──────── Records for the task ────────
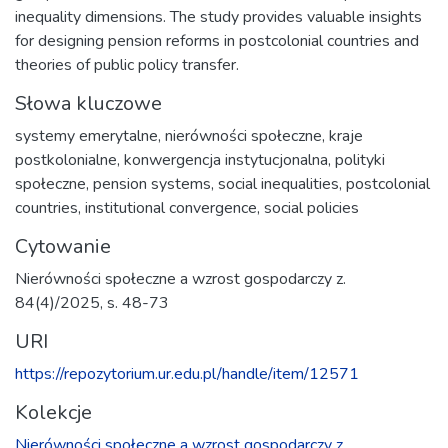
inequality dimensions. The study provides valuable insights
for designing pension reforms in postcolonial countries and
theories of public policy transfer.
Słowa kluczowe
systemy emerytalne
,
nierówności społeczne
,
kraje
postkolonialne
,
konwergencja instytucjonalna
,
polityki
społeczne
,
pension systems
,
social inequalities
,
postcolonial
countries
,
institutional convergence
,
social policies
Cytowanie
Nierówności społeczne a wzrost gospodarczy z.
84(4)/2025, s. 48-73
URI
https://repozytorium.ur.edu.pl/handle/item/12571
Kolekcje
Nierówności społeczne a wzrost gospodarczy z.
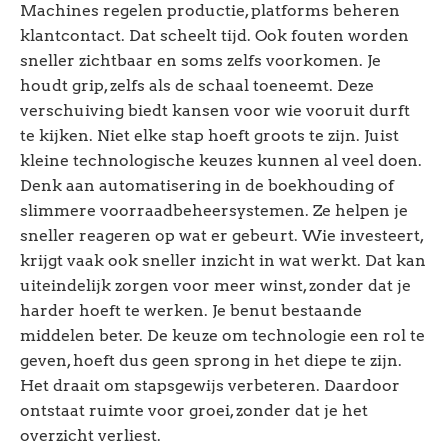
Machines regelen productie, platforms beheren
klantcontact. Dat scheelt tijd. Ook fouten worden
sneller zichtbaar en soms zelfs voorkomen. Je
houdt grip, zelfs als de schaal toeneemt. Deze
verschuiving biedt kansen voor wie vooruit durft
te kijken. Niet elke stap hoeft groots te zijn. Juist
kleine technologische keuzes kunnen al veel doen.
Denk aan automatisering in de boekhouding of
slimmere voorraadbeheersystemen. Ze helpen je
sneller reageren op wat er gebeurt. Wie investeert,
krijgt vaak ook sneller inzicht in wat werkt. Dat kan
uiteindelijk zorgen voor meer winst, zonder dat je
harder hoeft te werken. Je benut bestaande
middelen beter. De keuze om technologie een rol te
geven, hoeft dus geen sprong in het diepe te zijn.
Het draait om stapsgewijs verbeteren. Daardoor
ontstaat ruimte voor groei, zonder dat je het
overzicht verliest.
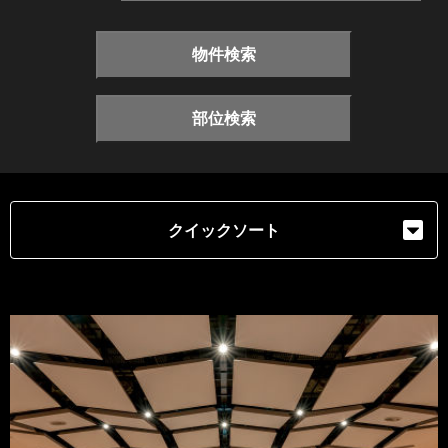
物件検索
部位検索
クイックソート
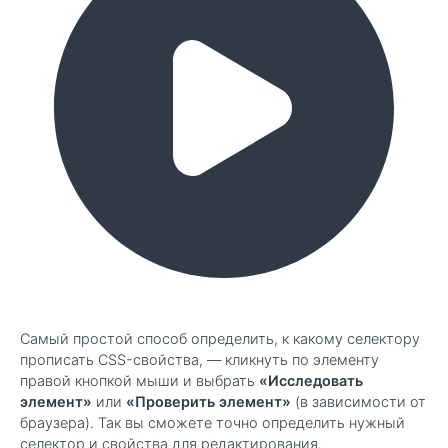
Самый простой способ определить, к какому селектору
прописать CSS-свойства, — кликнуть по элементу
правой кнопкой мыши и выбрать
«Исследовать
элемент»
или
«Проверить элемент»
(в зависимости от
браузера). Так вы сможете точно определить нужный
селектор и свойства для редактирования.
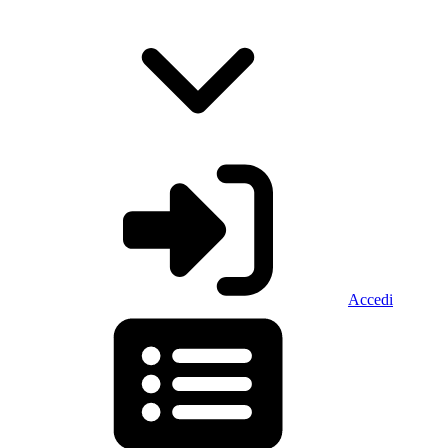
Accedi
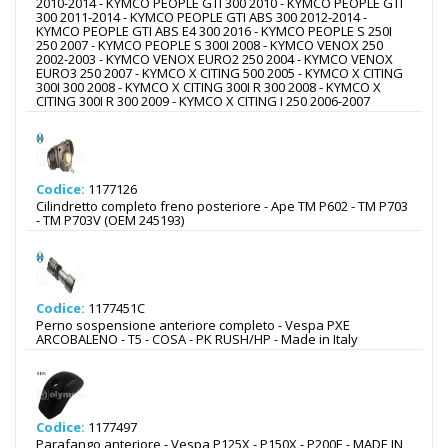
2010-2014 - KYMCO PEOPLE GTI 300 2010 - KYMCO PEOPLE GTI
300 2011-2014 - KYMCO PEOPLE GTI ABS 300 2012-2014 -
KYMCO PEOPLE GTI ABS E4 300 2016 - KYMCO PEOPLE S 250I
250 2007 - KYMCO PEOPLE S 300I 2008 - KYMCO VENOX 250
2002-2003 - KYMCO VENOX EURO2 250 2004 - KYMCO VENOX
EURO3 250 2007 - KYMCO X CITING 500 2005 - KYMCO X CITING
300I 300 2008 - KYMCO X CITING 300I R 300 2008 - KYMCO X
CITING 300I R 300 2009 - KYMCO X CITING I 250 2006-2007
Codice:
1177126
Cilindretto completo freno posteriore - Ape TM P602 - TM P703
- TM P703V (OEM 245193)
Codice:
1177451C
Perno sospensione anteriore completo - Vespa PXE
ARCOBALENO - T5 - COSA - PK RUSH/HP - Made in Italy
Codice:
1177497
Parafango anteriore - Vespa P125X - P150X - P200E - MADE IN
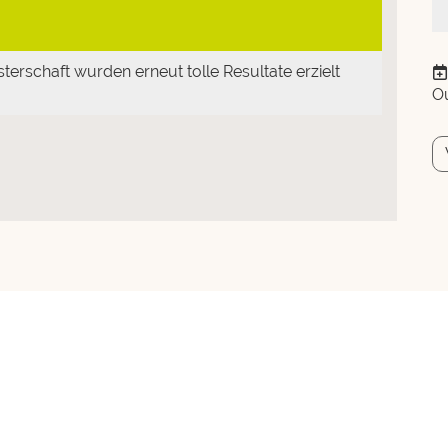
erschaft wurden erneut tolle Resultate erzielt
Ou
────────
**Exercise details**
Your copy must match the records above word for word and contain no pictures.

**Answer space**
inequality dimensions. The study provides valuable insights
for designing pension reforms in postcolonial countries and
theories of public policy transfer.
Słowa kluczowe
systemy emerytalne
,
nierówności społeczne
,
kraje
postkolonialne
,
konwergencja instytucjonalna
,
polityki
społeczne
,
pension systems
,
social inequalities
,
postcolonial
countries
,
institutional convergence
,
social policies
Cytowanie
Nierówności społeczne a wzrost gospodarczy z.
84(4)/2025, s. 48-73
URI
https://repozytorium.ur.edu.pl/handle/item/12571
Kolekcje
Nierówności społeczne a wzrost gospodarczy z.
Machines regelen productie, platforms beheren
klantcontact. Dat scheelt tijd. Ook fouten worden
sneller zichtbaar en soms zelfs voorkomen. Je
houdt grip, zelfs als de schaal toeneemt. Deze
verschuiving biedt kansen voor wie vooruit durft
te kijken. Niet elke stap hoeft groots te zijn. Juist
kleine technologische keuzes kunnen al veel doen.
Denk aan automatisering in de boekhouding of
slimmere voorraadbeheersystemen. Ze helpen je
sneller reageren op wat er gebeurt. Wie investeert,
krijgt vaak ook sneller inzicht in wat werkt. Dat kan
uiteindelijk zorgen voor meer winst, zonder dat je
harder hoeft te werken. Je benut bestaande
middelen beter. De keuze om technologie een rol te
geven, hoeft dus geen sprong in het diepe te zijn.
Het draait om stapsgewijs verbeteren. Daardoor
ontstaat ruimte voor groei, zonder dat je het
overzicht verliest.
物件検索
部位検索
クイックソート
Самый простой способ определить, к какому селектору
прописать CSS-свойства, — кликнуть по элементу
правой кнопкой мыши и выбрать
«Исследовать
элемент»
или
«Проверить элемент»
(в зависимости от
браузера). Так вы сможете точно определить нужный
селектор и свойства для редактирования.
Accedi
2010-2014 - KYMCO PEOPLE GTI 300 2010 - KYMCO PEOPLE GTI
300 2011-2014 - KYMCO PEOPLE GTI ABS 300 2012-2014 -
KYMCO PEOPLE GTI ABS E4 300 2016 - KYMCO PEOPLE S 250I
250 2007 - KYMCO PEOPLE S 300I 2008 - KYMCO VENOX 250
2002-2003 - KYMCO VENOX EURO2 250 2004 - KYMCO VENOX
EURO3 250 2007 - KYMCO X CITING 500 2005 - KYMCO X CITING
300I 300 2008 - KYMCO X CITING 300I R 300 2008 - KYMCO X
CITING 300I R 300 2009 - KYMCO X CITING I 250 2006-2007
Codice:
1177126
Cilindretto completo freno posteriore - Ape TM P602 - TM P703
- TM P703V (OEM 245193)
Codice:
1177451C
Perno sospensione anteriore completo - Vespa PXE
ARCOBALENO - T5 - COSA - PK RUSH/HP - Made in Italy
Codice:
1177497
Parafango anteriore - Vespa P125X - P150X - P200E - MADE IN
erschaft wurden erneut tolle Resultate erzielt
Ou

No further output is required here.